> Task objective
Below are some records. Write out exactly their lines from the one with "lavoro svolto dal past presi" through the one with "en ombre pendant un court instant.", and leave the pictures behind.

> Dataset records
BEGIN

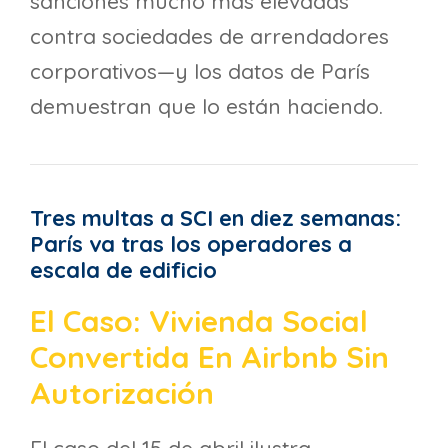
sanciones mucho más elevadas
contra sociedades de arrendadores
corporativos—y los datos de París
demuestran que lo están haciendo.
Tres multas a SCI en diez semanas:
París va tras los operadores a
escala de edificio
El Caso: Vivienda Social
Convertida En Airbnb Sin
Autorización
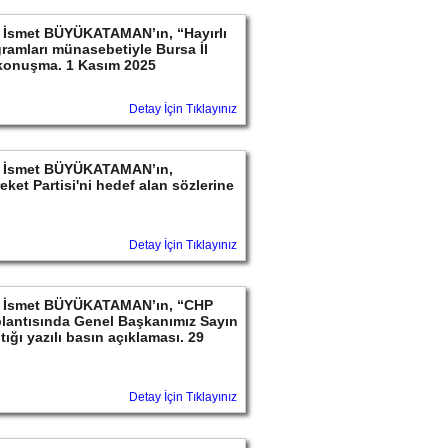
yın İsmet BÜYÜKATAMAN’ın, “Hayırlı
ramları münasebetiyle Bursa İl
 konuşma. 1 Kasım 2025
Detay İçin Tıklayınız
ayın İsmet BÜYÜKATAMAN’ın,
ket Partisi'ni hedef alan sözlerine
Detay İçin Tıklayınız
ayın İsmet BÜYÜKATAMAN’ın, “CHP
lantısında Genel Başkanımız Sayın
ığı yazılı basın açıklaması. 29
Detay İçin Tıklayınız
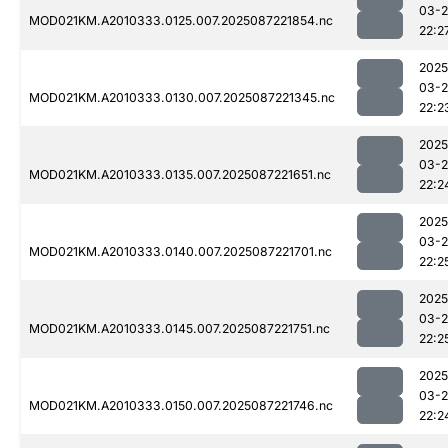
03-
MOD021KM.A2010333.0125.007.2025087221854.nc
22:2
2025
03-
MOD021KM.A2010333.0130.007.2025087221345.nc
22:2
2025
03-
MOD021KM.A2010333.0135.007.2025087221651.nc
22:2
2025
03-
MOD021KM.A2010333.0140.007.2025087221701.nc
22:2
2025
03-
MOD021KM.A2010333.0145.007.2025087221751.nc
22:2
2025
03-
MOD021KM.A2010333.0150.007.2025087221746.nc
22:2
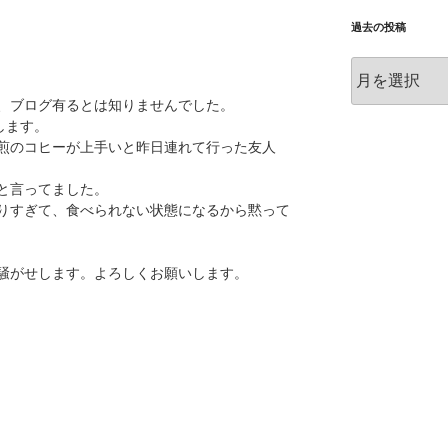
過去の投稿
過
去
、ブログ有るとは知りませんでした。
の
します。
投
煎のコヒーが上手いと昨日連れて行った友人
稿
と言ってました。
りすぎて、食べられない状態になるから黙って
騒がせします。よろしくお願いします。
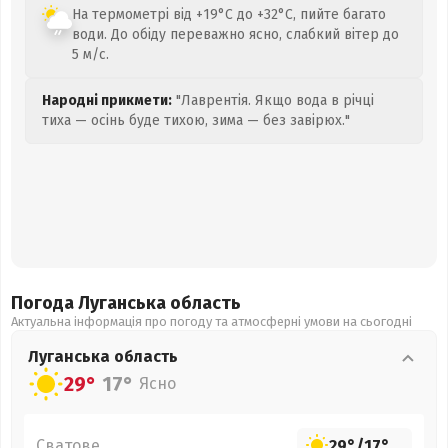
На термометрі від +19°C до +32°C, пийте багато
води. До обіду переважно ясно, слабкий вітер до
5 м/с.
Народні прикмети:
"Лаврентія. Якщо вода в річці
тиха — осінь буде тихою, зима — без завірюх."
Погода Луганська
область
Актуальна інформація про погоду та атмосферні умови на сьогодні
Луганська
область
29°
17°
Ясно
Сватове
29°
/
17°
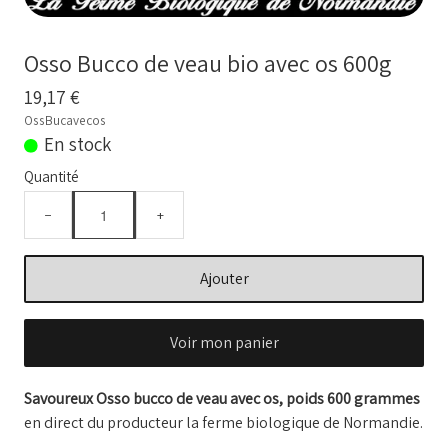
BOUILLONS D'OS et OS BIO
Comment commander
Osso Bucco de veau bio avec os 600g
Nos VIDEOS
19,17 €
OssBucavecos
NOTRE FERME
▼
En stock
Quantité
Conseils temps de cuisson
−
+
Marché frais Livré à la maison
Français
Ajouter
▼
Voir mon panier
Savoureux Osso bucco de veau avec os, poids 600 grammes
en direct du producteur la ferme biologique de Normandie.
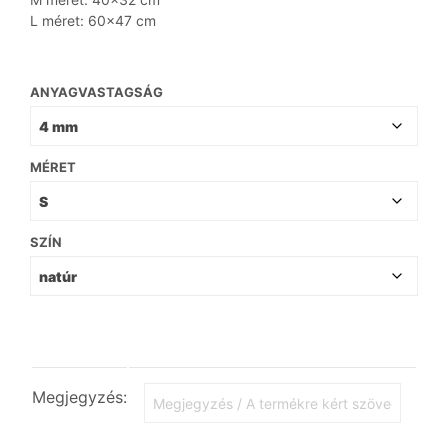
L méret: 60×47 cm
ANYAGVASTAGSÁG
MÉRET
SZÍN
Megjegyzés:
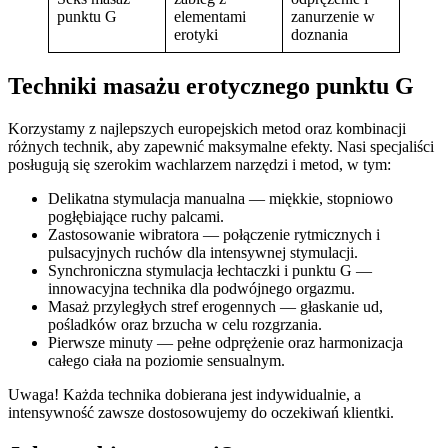
punktu G
elementami
zanurzenie w
erotyki
doznania
Techniki masażu erotycznego punktu G
Korzystamy z najlepszych europejskich metod oraz kombinacji
różnych technik, aby zapewnić maksymalne efekty. Nasi specjaliści
posługują się szerokim wachlarzem narzędzi i metod, w tym:
Delikatna stymulacja manualna — miękkie, stopniowo
pogłębiające ruchy palcami.
Zastosowanie wibratora — połączenie rytmicznych i
pulsacyjnych ruchów dla intensywnej stymulacji.
Synchroniczna stymulacja łechtaczki i punktu G —
innowacyjna technika dla podwójnego orgazmu.
Masaż przyległych stref erogennych — głaskanie ud,
pośladków oraz brzucha w celu rozgrzania.
Pierwsze minuty — pełne odprężenie oraz harmonizacja
całego ciała na poziomie sensualnym.
Uwaga! Każda technika dobierana jest indywidualnie, a
intensywność zawsze dostosowujemy do oczekiwań klientki.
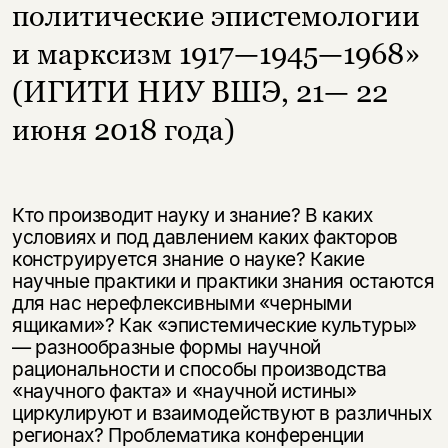
политические эпистемологии
и марксизм 1917—1945—1968»
(ИГИТИ НИУ ВШЭ, 21— 22
июня 2018 года)
Кто производит науку и знание? В каких
условиях и под давлением каких факторов
конструируется знание о науке? Какие
научные практики и практики знания остаются
для нас нерефлексивными «черными
ящиками»? Как «эпистемические культуры»
— разнообразные формы научной
рациональности и способы производства
«научного факта» и «научной истины»
циркулируют и взаимодействуют в различных
регионах? Проблематика конференции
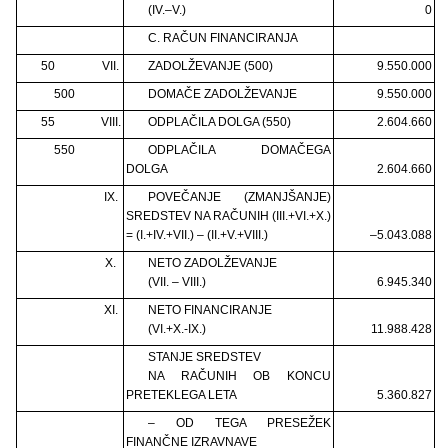
(IV.–V.)
0
C. RAČUN FINANCIRANJA
50
VII.
ZADOLŽEVANJE (500)
9.550.000
500
DOMAČE ZADOLŽEVANJE
9.550.000
55
VIII.
ODPLAČILA DOLGA (550)
2.604.660
550
ODPLAČILA DOMAČEGA
DOLGA
2.604.660
IX.
POVEČANJE (ZMANJŠANJE)
SREDSTEV NA RAČUNIH (III.+VI.+X.)
= (I.+IV.+VII.) – (II.+V.+VIII.)
–5.043.088
X.
NETO ZADOLŽEVANJE
(VII. – VIII.)
6.945.340
XI.
NETO FINANCIRANJE
(VI.+X.-IX.)
11.988.428
STANJE SREDSTEV
NA RAČUNIH OB KONCU
PRETEKLEGA LETA
5.360.827
– OD TEGA PRESEŽEK
FINANČNE IZRAVNAVE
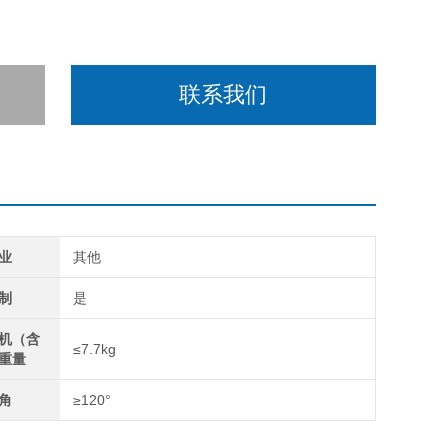
联系我们
业
其他
制
是
机（含
≤7.7kg
重量
角
≥120°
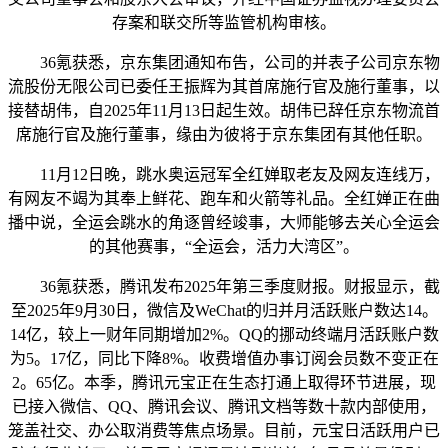
存案和联交所等监管机构审核。
36氪获悉，京东集团通知布告，公司的并表子公司京东物
流股份无限公司已委任王振辉为其首席施行官及施行董事，以
接替胡伟，自2025年11月13日起生效。胡伟已辞任京东物流首
席施行官及施行董事，缘由为彼将于京东集团有其他任职。
11月12日晚，跳水奥运冠军全红婵取老友及网友连线万，
有网友不竭为其奉上鲜花、跑车和火箭等礼品。全红婵正在曲
播中说，全运会跳水的角逐曾经竣事，大师能够去关心全运会
的其他赛事，“全运会，活力大湾区”。
36氪获悉，腾讯发布2025年第三季度财报。财报显示，截
至2025年9月30日，微信及WeChat的归并月活跃账户数达14。
14亿，较上一财年同期增加2%。QQ的挪动终端月活跃账户数
为5。17亿，同比下降8%。收费增值办事订阅会员数不变正在
2。65亿。本季，腾讯元宝正在生态打通上取得环节进展，现
已接入微信、QQ、腾讯会议、腾讯文档等数十款内部使用，
笼盖社交、办公取消费等焦点场景。目前，元宝日活跃用户已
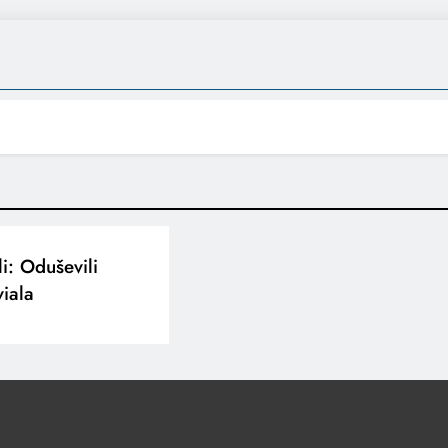
i: Oduševili
iala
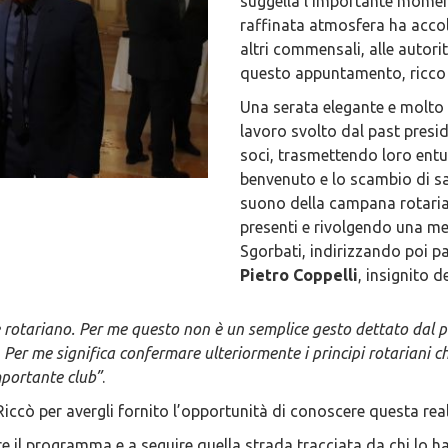
suggella l’importante momen
raffinata atmosfera ha accol
altri commensali, alle autori
questo appuntamento, ricco d
Una serata elegante e molto 
lavoro svolto dal past presi
soci, trasmettendo loro entu
benvenuto e lo scambio di sa
suono della campana rotariana
presenti e rivolgendo una me
Sgorbati, indirizzando poi p
Pietro Coppelli
, insignito d
are rotariano. Per me questo non è un semplice gesto dettato dal 
. Per me significa confermare ulteriormente i principi rotariani 
mportante club”
.
 Riccò per avergli fornito l’opportunità di conoscere questa rea
 il programma e a seguire quella strada tracciata da chi lo ha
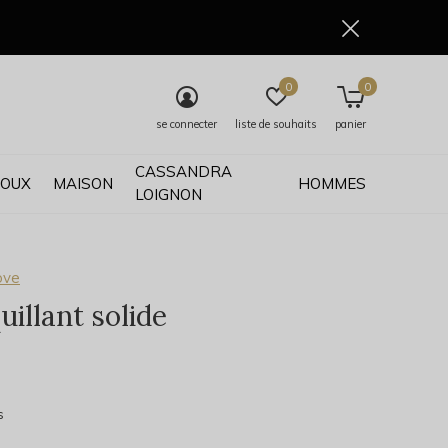
0
0
se connecter
liste de souhaits
panier
CASSANDRA
JOUX
MAISON
HOMMES
LOIGNON
ove
illant solide
1)
s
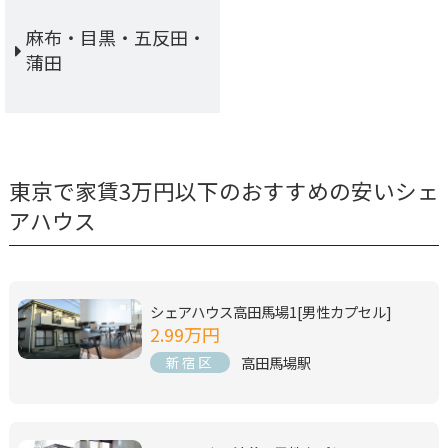
麻布・目黒・五反田・
蒲田
東京で家賃3万円以下のおすすめの安いシェ
アハウス
シェアハウス高田馬場1[男性カプセル]
2.99万円
高田馬場駅
新宿区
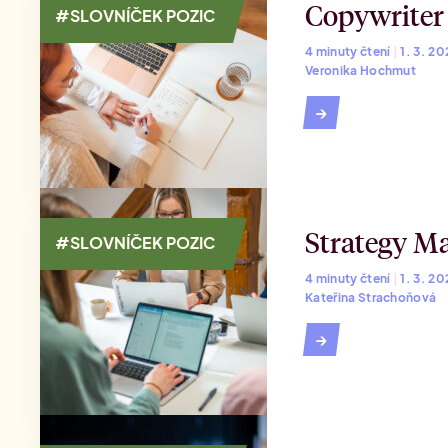
Copywriter
#SLOVNÍČEK POZIC
4 minuty čtení
|
1. 3. 2
Veronika Hochmut
→
Strategy M
#SLOVNÍČEK POZIC
4 minuty čtení
|
1. 3. 2
Kateřina Strachoňová
→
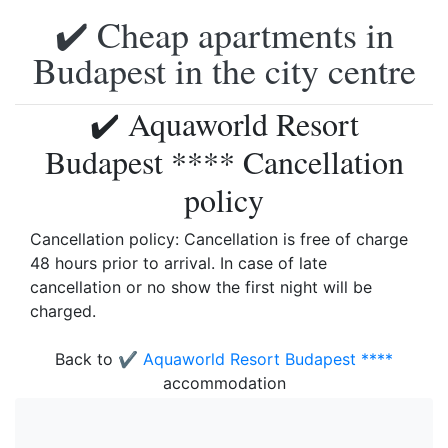
✔️ Cheap apartments in
Budapest in the city centre
✔️ Aquaworld Resort
Budapest **** Cancellation
policy
Cancellation policy: Cancellation is free of charge
48 hours prior to arrival. In case of late
cancellation or no show the first night will be
charged.
Back to
✔️ Aquaworld Resort Budapest ****
accommodation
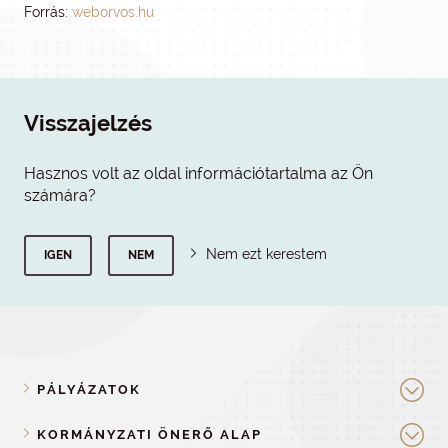
Forrás:
weborvos.hu
Visszajelzés
Hasznos volt az oldal információtartalma az Ön
számára?
Nem ezt kerestem
IGEN
NEM
PÁLYÁZATOK
KORMÁNYZATI ÖNERŐ ALAP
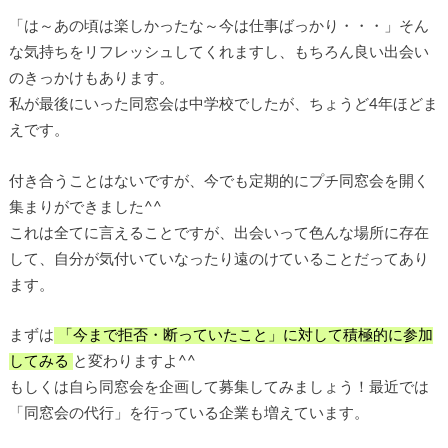
「は～あの頃は楽しかったな～今は仕事ばっかり・・・」そん
な気持ちをリフレッシュしてくれますし、もちろん良い出会い
のきっかけもあります。
私が最後にいった同窓会は中学校でしたが、ちょうど4年ほどま
えです。
付き合うことはないですが、今でも定期的にプチ同窓会を開く
集まりができました^^
これは全てに言えることですが、出会いって色んな場所に存在
して、自分が気付いていなったり遠のけていることだってあり
ます。
まずは
「今まで拒否・断っていたこと」に対して積極的に参加
してみる
と変わりますよ^^
もしくは自ら同窓会を企画して募集してみましょう！最近では
「同窓会の代行」を行っている企業も増えています。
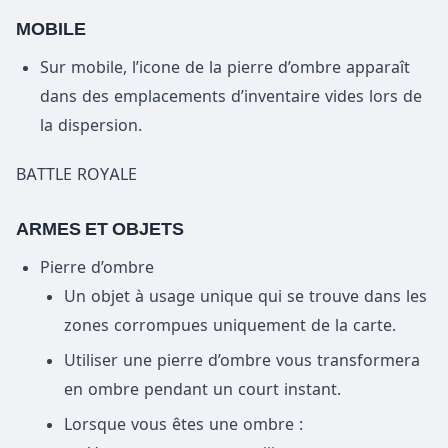
MOBILE
Sur mobile, l’icone de la pierre d’ombre apparaît
dans des emplacements d’inventaire vides lors de
la dispersion.
BATTLE ROYALE
ARMES ET OBJETS
Pierre d’ombre
Un objet à usage unique qui se trouve dans les
zones corrompues uniquement de la carte.
Utiliser une pierre d’ombre vous transformera
en ombre pendant un court instant.
Lorsque vous êtes une ombre :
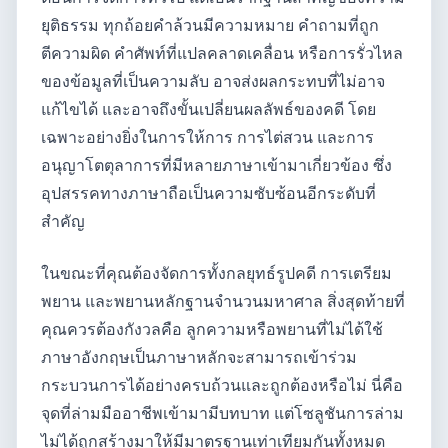
ยุติธรรม ทุกถ้อยคำล้วนมีความหมาย คำถามที่ถูก
ตีความผิด คำศัพท์ที่แปลคลาดเคลื่อน หรือการรั่วไหล
ของข้อมูลที่เป็นความลับ อาจส่งผลกระทบที่ไม่อาจ
แก้ไขได้ และอาจถึงขั้นเปลี่ยนผลลัพธ์ของคดี โดย
เฉพาะอย่างยิ่งในการให้การ การไต่สวน และการ
อนุญาโตตุลาการที่มีหลายภาษาเข้ามาเกี่ยวข้อง ซึ่ง
อุปสรรคทางภาษาถือเป็นความซับซ้อนอีกระดับที่
สำคัญ
ในขณะที่คุณต้องจัดการทั้งกลยุทธ์รูปคดี การเตรียม
พยาน และพยานหลักฐานจำนวนมหาศาล สิ่งสุดท้ายที่
คุณควรต้องกังวลคือ ลูกความหรือพยานที่ไม่ได้ใช้
ภาษาอังกฤษเป็นภาษาหลักจะสามารถเข้าร่วม
กระบวนการได้อย่างครบถ้วนและถูกต้องหรือไม่ นี่คือ
จุดที่ล่ามมืออาชีพเข้ามามีบทบาท แต่โซลูชันการล่าม
ไม่ได้ถูกสร้างมาให้มีมาตรฐานเท่าเทียมกันทั้งหมด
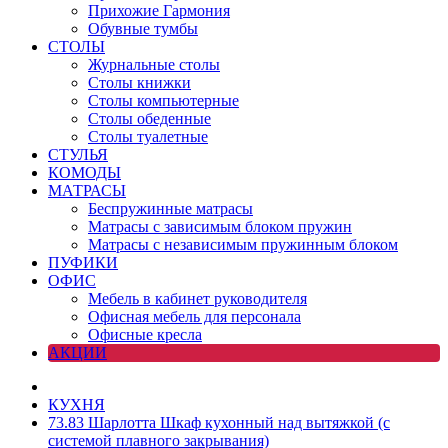
Прихожие Гармония
Обувные тумбы
СТОЛЫ
Журнальные столы
Столы книжки
Столы компьютерные
Столы обеденные
Столы туалетные
СТУЛЬЯ
КОМОДЫ
МАТРАСЫ
Беспружинные матрасы
Матрасы с зависимым блоком пружин
Матрасы с независимым пружинным блоком
ПУФИКИ
ОФИС
Мебель в кабинет руководителя
Офисная мебель для персонала
Офисные кресла
АКЦИИ
КУХНЯ
73.83 Шарлотта Шкаф кухонный над вытяжкой (с
системой плавного закрывания)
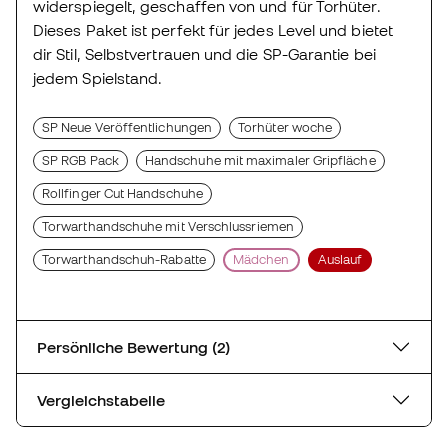
widerspiegelt, geschaffen von und für Torhüter.
Dieses Paket ist perfekt für jedes Level und bietet
dir Stil, Selbstvertrauen und die SP-Garantie bei
jedem Spielstand.
SP Neue Veröffentlichungen
Torhüter woche
SP RGB Pack
Handschuhe mit maximaler Gripfläche
Rollfinger Cut Handschuhe
Torwarthandschuhe mit Verschlussriemen
Torwarthandschuh-Rabatte
Mädchen
Auslauf
Persönliche Bewertung (2)
Vergleichstabelle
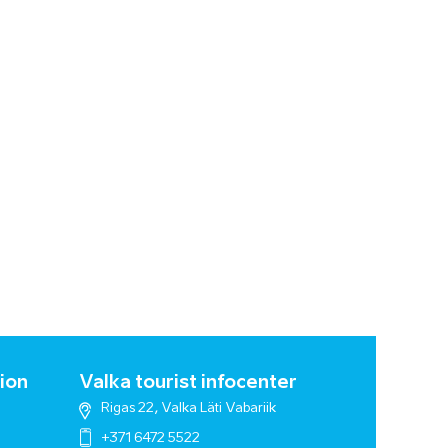
ion
Valka tourist infocenter
Rigas 22, Valka Läti Vabariik
+371 6472 5522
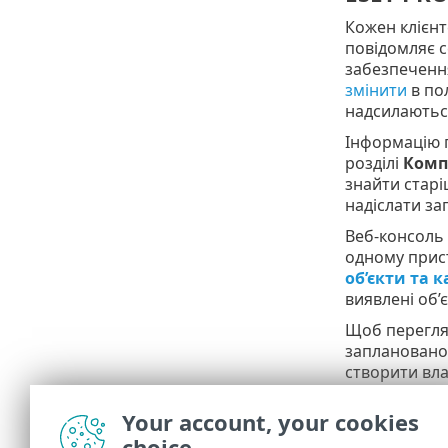
Кожен клієнт
повідомляє с
забезпечення
змінити
в пол
надсилаютьс
Інформацію п
розділі
Комп
знайти старі
надіслати за
Веб-консоль 
одному прист
об’єкти та 
виявлені об’
Щоб перегляд
запланованог
створити вл
карантин і н
Your account, your cookies
Корист
choice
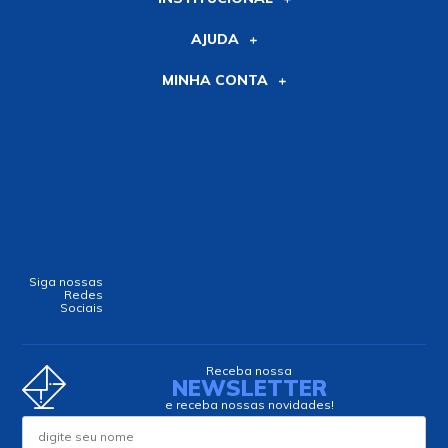
Alguma dúvida?
E-commerce (11) 3225-1005 | Loja
física (11) 3225-1000
ATENDIMENTO:
seg. a sex. das 08h30 às 17h30.
sáb. das 8h às 13h
ecommerce@multcomercial.com.br
INSTITUCIONAL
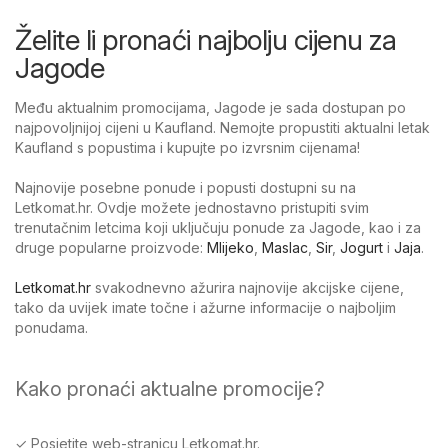
Želite li pronaći najbolju cijenu za
Jagode
Među aktualnim promocijama, Jagode je sada dostupan po
najpovoljnijoj cijeni u Kaufland. Nemojte propustiti aktualni letak
Kaufland s popustima i kupujte po izvrsnim cijenama!
Najnovije posebne ponude i popusti dostupni su na
Letkomat.hr. Ovdje možete jednostavno pristupiti svim
trenutačnim letcima koji uključuju ponude za Jagode, kao i za
druge popularne proizvode:
Mlijeko
,
Maslac
,
Sir
,
Jogurt
i
Jaja
.
Letkomat.hr
svakodnevno ažurira najnovije akcijske cijene,
tako da uvijek imate točne i ažurne informacije o najboljim
ponudama.
Kako pronaći aktualne promocije?
✓ Posjetite web-stranicu Letkomat.hr.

END

> The answer
lavoro svolto dal past presi
soci, trasmettendo loro entu
benvenuto e lo scambio di sa
suono della campana rotariana
presenti e rivolgendo una me
Sgorbati, indirizzando poi p
Pietro Coppelli
, insignito d
are rotariano. Per me questo non è un semplice gesto dettato dal 
. Per me significa confermare ulteriormente i principi rotariani 
mportante club”
.
 Riccò per avergli fornito l’opportunità di conoscere questa rea
 il programma e a seguire quella strada tracciata da chi lo ha
0
0
se connecter
liste de souhaits
panier
CASSANDRA
JOUX
MAISON
HOMMES
LOIGNON
ove
illant solide
1)
s
麻布・目黒・五反田・
蒲田
東京で家賃3万円以下のおすすめの安いシェ
アハウス
シェアハウス高田馬場1[男性カプセル]
2.99万円
高田馬場駅
新宿区
Copywriter
#SLOVNÍČEK POZIC
4 minuty čtení
|
1. 3. 2
Veronika Hochmut
→
Strategy M
#SLOVNÍČEK POZIC
4 minuty čtení
|
1. 3. 2
Kateřina Strachoňová
→
✔️ Cheap apartments in
Budapest in the city centre
✔️ Aquaworld Resort
Budapest **** Cancellation
policy
Cancellation policy: Cancellation is free of charge
48 hours prior to arrival. In case of late
cancellation or no show the first night will be
charged.
Back to
✔️ Aquaworld Resort Budapest ****
accommodation
Forrás:
weborvos.hu
Visszajelzés
Hasznos volt az oldal információtartalma az Ön
számára?
Nem ezt kerestem
IGEN
NEM
PÁLYÁZATOK
KORMÁNYZATI ÖNERŐ ALAP
「は～あの頃は楽しかったな～今は仕事ばっかり・・・」そん
な気持ちをリフレッシュしてくれますし、もちろん良い出会い
のきっかけもあります。
私が最後にいった同窓会は中学校でしたが、ちょうど4年ほどま
えです。
付き合うことはないですが、今でも定期的にプチ同窓会を開く
集まりができました^^
これは全てに言えることですが、出会いって色んな場所に存在
して、自分が気付いていなったり遠のけていることだってあり
ます。
まずは
「今まで拒否・断っていたこと」に対して積極的に参加
してみる
と変わりますよ^^
もしくは自ら同窓会を企画して募集してみましょう！最近では
「同窓会の代行」を行っている企業も増えています。
MOBILE
Sur mobile, l’icone de la pierre d’ombre apparaît
dans des emplacements d’inventaire vides lors de
la dispersion.
BATTLE ROYALE
ARMES ET OBJETS
Pierre d’ombre
Un objet à usage unique qui se trouve dans les
zones corrompues uniquement de la carte.
Utiliser une pierre d’ombre vous transformera
en ombre pendant un court instant.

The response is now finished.